Yogurt Is the Best Source of Key Bacteria

Yogurt and fermented milks are part of the most significant sources of viable bacteria (1 Cup of Yogurt = 10 8-10 bacteria). Despite the impact of fermented foods and beverages on the gut microbiota, their many health benefits or recommended consumption have not been widely translated to global inclusion in world food guidelines. In Europe, only one health claim (EFSA, 2010) has been approved for beneficial microbes: live yogurt cultures improve lactose digestion. The microbes contained in yogurt may also affect the function of the resident gut microbiota, even if they do not affect its composition, as it has been suggested by numerous yogurt feeding studies. Indeed, the health benefits associated with the consumption of yogurt are more and more studied, and the importance of yogurt cultures Lactobacillus and Streptococcus in health promotion, by strengthening the intestinal mucosal barrier for example, have been recognized.

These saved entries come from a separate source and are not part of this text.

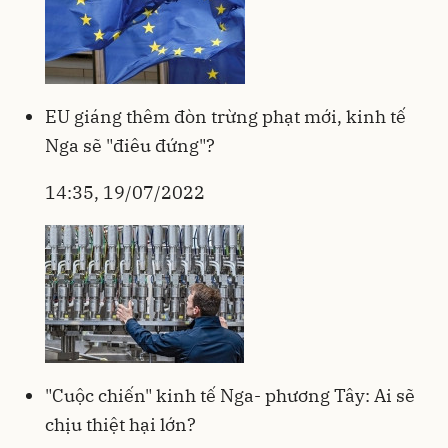
EU giáng thêm đòn trừng phạt mới, kinh tế
Nga sẽ "điêu đứng"?
14:35, 19/07/2022
"Cuộc chiến" kinh tế Nga- phương Tây: Ai sẽ
chịu thiệt hại lớn?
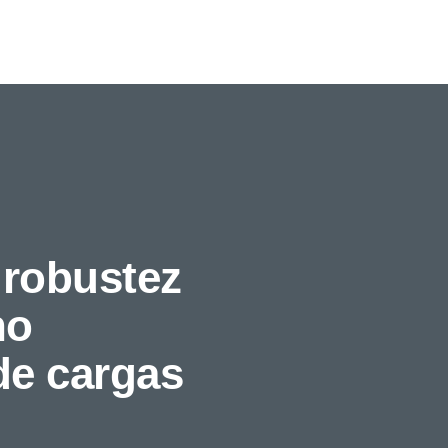
rebocadores em simultâ
operador. O PS1200+ e
autónoma com integraç
É a escolha ideal para o
esforço físico dos oper
cargas seguro e control
 robustez
no
de cargas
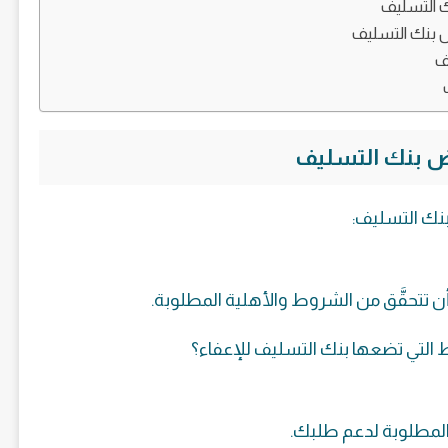
ك التسليف
ض بنك التسليف
ف
ض بنك التسليف
نك التسليف:
ن تتحقَّق من الشروط والأهلية المطلوبة.
التي تضعها بنك التسليف للإعفاء؟
 المطلوبة لدعم طلبك.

Why Fermented Foods Should Be Represented in Food Guides

A European research revealed that five EU member states (Estonia, Germany, Italy, Poland, Spain) have national nutrition guidelines or recommendations that include either probiotics or fermented milks containing live bacteria. This supports that some EU member states recognize the health benefits associated with the consumption of live microbes, even if commercial marketing claims are not authorized.

Other countries include yogurt (as part of dairy products) in their food-based dietary guidelines. It is the case in Switzerland, USA, Canada, UK, Australia, Japan, Sweden, Russia, Argentina, India and Portugal. In this case, yogurt is recommended, not for the live microbes it contains, but for its nutritional value.

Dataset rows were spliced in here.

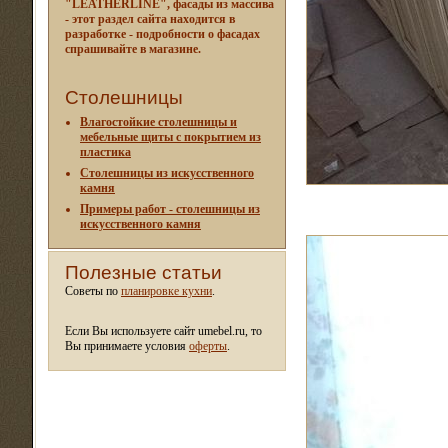
"LEATHERLINE", фасады из массива
- этот раздел сайта находится в
разработке - подробности о фасадах
спрашивайте в магазине.
Столешницы
Влагостойкие столешницы и
мебельные щиты c покрытием из
пластика
Столешницы из искусственного
камня
Примеры работ - столешницы из
искусственного камня
Полезные статьи
Советы по
планировке кухни
.
Если Вы используете сайт umebel.ru, то
Вы принимаете условия
оферты
.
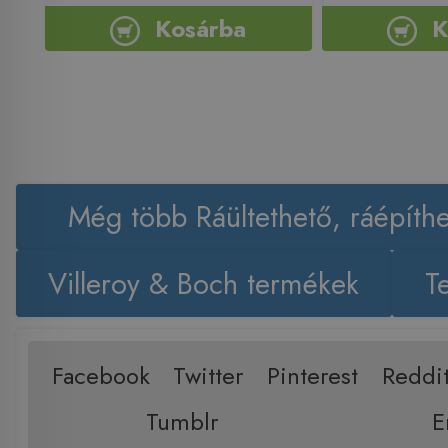
Kosárba
K
Még több Ráültethető, ráépít
Villeroy & Boch termékek
T
Facebook
Twitter
Pinterest
Reddi
Tumblr
E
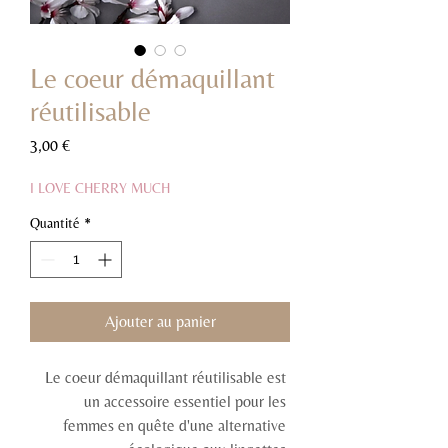
Le coeur démaquillant
réutilisable
Prix
3,00 €
I LOVE CHERRY MUCH
Quantité
*
Ajouter au panier
Le coeur démaquillant réutilisable est 
un accessoire essentiel pour les 
femmes en quête d'une alternative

The idea that consuming live microbes through fermented foods should be recommended by official governmental channels is maturing, as observed by Salminen. In Canada, Western scientist Gregor Reid is further trying to get fermented foods such as yogurt and sauerkraut added as a daily portion to the Canadian Food Guide, because the fermentation process gives the foods added benefits for health.

Therefore, Salminen concludes that knowing the general benefits of traditional and supplemented fermented foods, consuming live microbes through fermented foods should be recommended by official governmental channels. Yogurt is one of the most readily available fermented foods, which can help to fill the gap in the current exposure of live microbes.